O corpo da pernambucana reagiu bem à imunoterapia, o que deixou o organismo dela apto a passar pelo transplante de medula óssea autólogo - considerado a melhor alternativa para salvar a dela.

O pleito inicial de Laís na Justiça, iniciado em março, chegou a ser recusado pela 13ª Vara Cível da Comarca de Fortaleza, que julgou improcedente o pedido dela para o plano pagar o tratamento uma vez que a paciente tinha assinado o termo de doença preexistente.

Laís recorreu da decisão e, no dia 19 de novembro, obteve no Tribunal de Justiça do Ceará (TJCE) uma decisão favorável para obrigar a empresa a arcar com os custos do procedimento.

"Fica evidenciado que a negativa de cobertura pela operadora de saúde caracteriza-se como prática abusiva, violando direitos fundamentais da consumidora e expondo-a a graves riscos à saúde e à dignidade. Além disso, os relatórios médicos mais recentes anexados [...] demonstram a necessidade urgente da continuidade do tratamento quimioterápico, assim como do transplante de medula óssea autólogo, procedimentos essenciais para preservar a vida da autora", escreveu o desembargador Francisco Lucídio de Queiroz no parecer do caso.

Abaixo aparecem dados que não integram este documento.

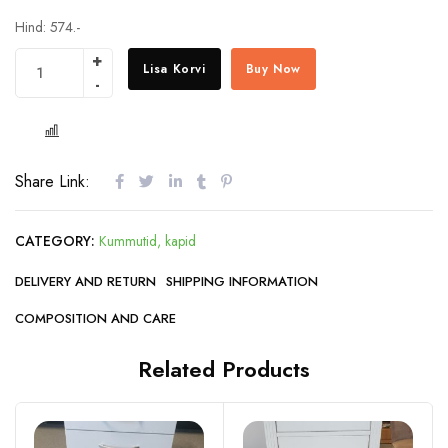
Hind: 574.-
Lisa Korvi
Buy Now
COMPARE
Share Link:
CATEGORY:
Kummutid, kapid
DELIVERY AND RETURN
SHIPPING INFORMATION
COMPOSITION AND CARE
Related Products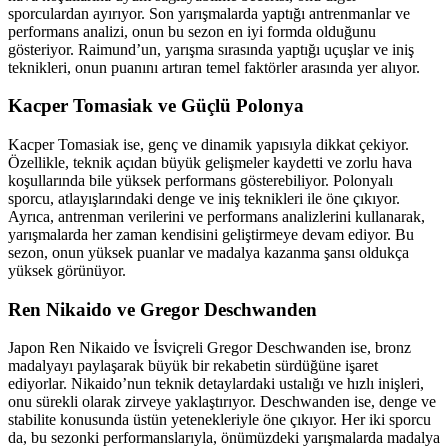
sporculardan ayırıyor. Son yarışmalarda yaptığı antrenmanlar ve
performans analizi, onun bu sezon en iyi formda olduğunu
gösteriyor. Raimund’un, yarışma sırasında yaptığı uçuşlar ve iniş
teknikleri, onun puanını artıran temel faktörler arasında yer alıyor.
Kacper Tomasiak ve Güçlü Polonya
Kacper Tomasiak ise, genç ve dinamik yapısıyla dikkat çekiyor.
Özellikle, teknik açıdan büyük gelişmeler kaydetti ve zorlu hava
koşullarında bile yüksek performans gösterebiliyor. Polonyalı
sporcu, atlayışlarındaki denge ve iniş teknikleri ile öne çıkıyor.
Ayrıca, antrenman verilerini ve performans analizlerini kullanarak,
yarışmalarda her zaman kendisini geliştirmeye devam ediyor. Bu
sezon, onun yüksek puanlar ve madalya kazanma şansı oldukça
yüksek görünüyor.
Ren Nikaido ve Gregor Deschwanden
Japon Ren Nikaido ve İsviçreli Gregor Deschwanden ise, bronz
madalyayı paylaşarak büyük bir rekabetin sürdüğüne işaret
ediyorlar. Nikaido’nun teknik detaylardaki ustalığı ve hızlı inişleri,
onu sürekli olarak zirveye yaklaştırıyor. Deschwanden ise, denge ve
stabilite konusunda üstün yetenekleriyle öne çıkıyor. Her iki sporcu
da, bu sezonki performanslarıyla, önümüzdeki yarışmalarda madalya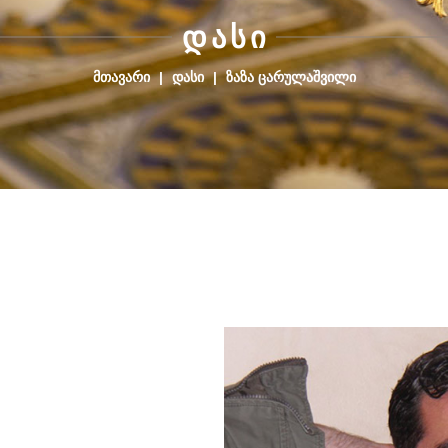
Დ
Ა
Ს
Ი
ᲛᲗᲐᲕᲐᲠᲘ
|
ᲓᲐᲡᲘ
|
ᲖᲐᲖᲐ ᲪᲐᲠᲣᲚᲐᲨᲕᲘᲚᲘ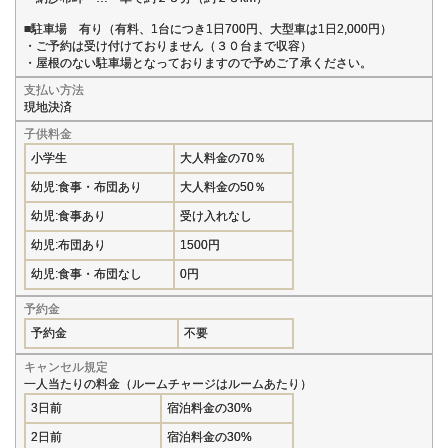
■駐車場 有り（有料、1台につき1日700円、大型車は1日2,000円）
・ご予約は受け付けておりません（３０台まで収容）
・屋根のない駐車場となっておりますので予めご了承ください。
支払い方法
現地決済
子供料金
小学生
大人料金の70％
幼児:食事・布団あり
大人料金の50％
幼児:食事あり
受け入れなし
幼児:布団あり
1500円
幼児:食事・布団なし
0円
予約金
予約金
不要
キャンセル規定
一人当たりの料金（ルームチャージはルームあたり）
3日前
宿泊料金の30%
2日前
宿泊料金の30%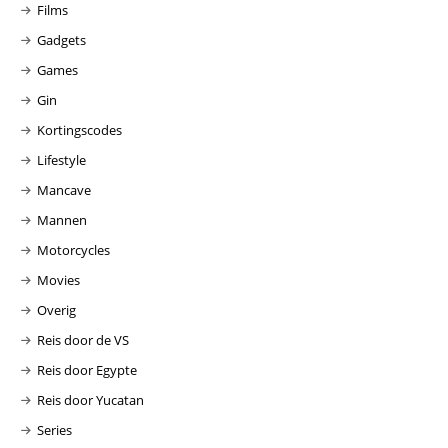
Films
Gadgets
Games
Gin
Kortingscodes
Lifestyle
Mancave
Mannen
Motorcycles
Movies
Overig
Reis door de VS
Reis door Egypte
Reis door Yucatan
Series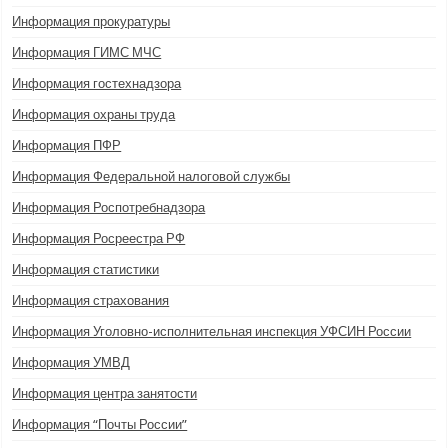
Информация прокуратуры
Информация ГИМС МЧС
Информация гостехнадзора
Информация охраны труда
Информация ПФР
Информация Федеральной налоговой службы
Информация Роспотребнадзора
Информация Росреестра РФ
Информация статистики
Информация страхования
Информация Уголовно-исполнительная инспекция УФСИН России
Информация УМВД
Информация центра занятости
Информация “Почты России”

A decisão favorável ao pedido de Laís foi oficialmente publicada no dia 29 de novembro, dando um prazo de cinco dias úteis para o plano emitir a guia de autorização, sob pena de multa diária de R$ 5 mil. O prazo encerrou no dia 3 de dezembro, e até agora, conforme Laís, não houve nenhuma resposta do plano.

No último fim de semana, ela publicou um vídeo nas redes sociais em que fala da angústia que tem enfrentado enquanto espera uma resposta da seguradora. "A gente que tá passando por um processo oncológico quer passar pelo nosso processo pelo menos com o mínimo de conforto, com o aparo de dizer 'ó, tá doente, mas a gente vai cuidar de você'. E nem isso eu posso ter", lamenta. "Só estou pedindo meu direito de me tratar e ficar viva", comentou.

Ao g1, a Livsaúde destacou que o pedido inicial de Laís chegou a ser recusado pela Justiça, uma vez que "a beneficiária assinou documento reconhecendo que não havia cobertura para procedimentos de alta complexidade, nem procedimentos cirúrgicos relativos a doenças preexistentes".

"Em acréscimo, esclarece-se que não há risco para o tratamento da paciente, cuja quimioterapia foi finalizada recentemente e irá realizar uma série de procedimentos imprescindíveis para garantir a concretização do transplante com a máxima segurança", afirmou a empresa.